This repository contains all the scripts to complete RNA-seq analysis on the prince HPC at NYU. Methodology can be generalized to other systems, but they have been tailor made to be run by members of the Ercan lab. This is the second version of the .

The below instructions will outline the steps to run the ChIP-seq analysis pipeline.

ErcanLab_RNA-seq_analysis_v2_slurm

Author: Sevinc Ercan - se71@nyu.edu

Implementation: Sarah Albritton - sarahea283@gmail.com
Diogo Mesquita - dam740@nyu.edu
Lena Street - las821@nyu.edu
Matt Paul - matthew.paul.2006@gmail.com

Date: 05.2019

TO DO: Replace Schematic Write Methodology

RNA pipeline flowchart overview

chip_pipeline_overview

Method Overview

Sequenced reads were mapped to WS220/ce10 build of the C. elegans genome using Tophat.....

Note:

Analysis is done in two steps. First quantification of of transcript levels for each biological sample. Second differential gene expression analysis between experimental datasets. It is not necessary to do both at the same time (i.e. if you have a single RNA sample with no control sample to compare to, there is no need to do differential gene expression analysis as there is nothing to compare to).
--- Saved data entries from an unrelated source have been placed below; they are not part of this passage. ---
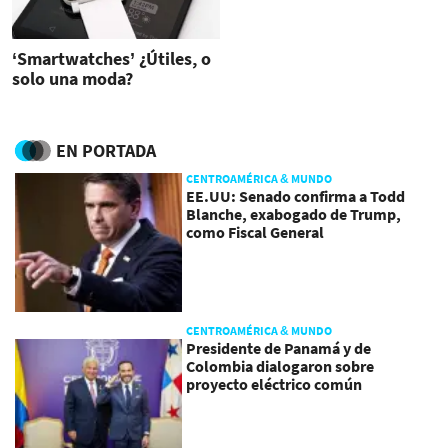
‘Smartwatches’ ¿Útiles, o
solo una moda?
EN PORTADA
CENTROAMÉRICA & MUNDO
EE.UU: Senado confirma a Todd
Blanche, exabogado de Trump,
como Fiscal General
CENTROAMÉRICA & MUNDO
Presidente de Panamá y de
Colombia dialogaron sobre
proyecto eléctrico común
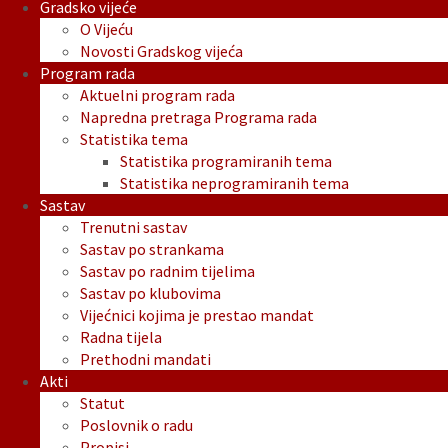
Gradsko vijeće
O Vijeću
Novosti Gradskog vijeća
Program rada
Aktuelni program rada
Napredna pretraga Programa rada
Statistika tema
Statistika programiranih tema
Statistika neprogramiranih tema
Sastav
Trenutni sastav
Sastav po strankama
Sastav po radnim tijelima
Sastav po klubovima
Vijećnici kojima je prestao mandat
Radna tijela
Prethodni mandati
Akti
Statut
Poslovnik o radu
Propisi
1. Create a new directory WD for the data (WD for working directory). This can be any name. Here we have used 'NewRNAseqData'.

mkdir -p /scratch/$NYUID/NewRNAseqData
cd /scratch/$NYUID/NewRNAseqData

Note:

NYUID is a placeholder. In commands given replace any instance of NYUID with your own NYUID:

mkdir /scratch/$NYUID/NewRNAseqData    #NYUID must be replaced in this directory

Example:

mkdir /scratch/mrp420/NewRNAseqData   #This is correct command as I have put my own NYUID (mrp420) into the directory

2. Copy the data you want to analyze into your directory. These can be bam, fastq files or both. The directory of the new data will be given by Gencore once they have finshed sequencing. Otherwise if it is an older files the bam files can be found in the ercan lab scratch, or the locations of fastqs will be in the data google spreadsheets.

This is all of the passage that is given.